Not knowing what country I was in or what hour of the night it was, I was not prepared to open my mouth. But I followed the couple and came to understand from time tables and their growing panic that the train that both they and I had been promised independently, did not exist and would not come.
I did not have my sleeping bag with me and it was cold. There would be no more trains until morning.
The train station was now empty and quiet, except for the sounds of our footsteps walking back and forth between the platform, the posted time tables, and the electronic announcement board, which somberly went about their mission of telling us we were screwed.
I decided I ought to be somewhere, so I waited on platform one for the promised train that would not come. A man opened up a door off to the side of the platform and the couple pounced on him for information. They spoke, words meaningless to me.
I followed the couple out to the front of the station. A bus was pulling up, a bus for us.
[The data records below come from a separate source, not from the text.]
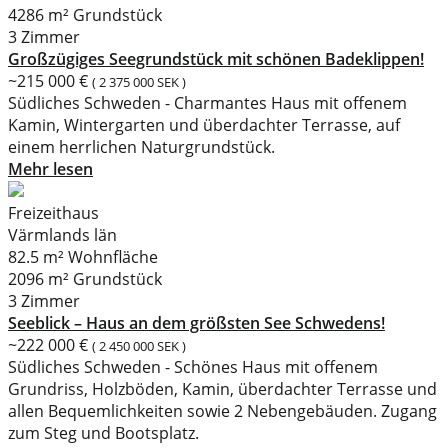
4286 m² Grundstück
3 Zimmer
Großzügiges Seegrundstück mit schönen Badeklippen!
~215 000 €
( 2 375 000 SEK )
Südliches Schweden - Charmantes Haus mit offenem
Kamin, Wintergarten und überdachter Terrasse, auf
einem herrlichen Naturgrundstück.
Mehr lesen
Freizeithaus
Värmlands län
82.5 m² Wohnfläche
2096 m² Grundstück
3 Zimmer
Seeblick – Haus an dem größsten See Schwedens!
~222 000 €
( 2 450 000 SEK )
Südliches Schweden - Schönes Haus mit offenem
Grundriss, Holzböden, Kamin, überdachter Terrasse und
allen Bequemlichkeiten sowie 2 Nebengebäuden. Zugang
zum Steg und Bootsplatz.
When I got on I went to pay the driver and he told me not to.
The bus drove from that strange place for a time I could not measure. It stopped in Monaco and I recalled how in all of France, it is the only city I have been to whose streets were not covered in dog poo. It drove on to Nice. I looked out the window; the bus had stopped at a light in front of the hostel I hoped to stay at, and the driver kindly let me off.
I called up on the speaker to learn that the hostel was full. It was the first time since winter came that I found a hostel that was full. This is the off season. I got bad directions to another hostel and looked for it for a time. On the way I found many hotels for 80 plus Euro, so when I found one for 35, I checked in and slept.
Friday was a fast fast. I went back to the cheap hostel that finally had a room and slept through the day. It had been a hard cold week. For the Sabbath, Chabad people were again happy to host me.
Friday night I was one of two guests at a young couple's table. I asked the other guest sitting next to me “So what do you do?”
“I work.” he told me politely.
“Aahh.” I said.
The bearded man at the head of the table was a rabbi. He gesture proudly to all the books on the walls. Their were a lot of books.
The rabbi's wife, the mother of the four children four and under with another one about to come, was very friendly and originally American. “So why does your fleas* say 'kayakdov' on it?'”
I told her my story. Dinner was yummy and my hostess was very friendly.
Lunch they next day was similar. The same guest from the evening before again sat to my right. This time there was also a French family of guests. The rabbi spoke almost without interruption for about an hour in French while I ate quietly and the other people listened (or pretended to). The word “Messiah” cam up from time to time, a frequent theme at Chabad tables.
Afterwards when I was helping to clear the rabbi's wife told me she was sorry that I hadn't understood any of it. I assured her that even if the rabbi had been speaking in a language that I understood, I wouldn't have payed the least bit of attention.
“Oh,” she said “So you're more of a thinker then a listener?”
That was kind. “No, I just have a short attention span.”
I had been thinking. I can't help it, my mind wanders during sermons. In point of fact, I had been thinking about halflings. Like I said, even if the rabbi had been speaking in a language I understood, he never had a chance.
* I think he means "fleece." *chuckle* ~ ed.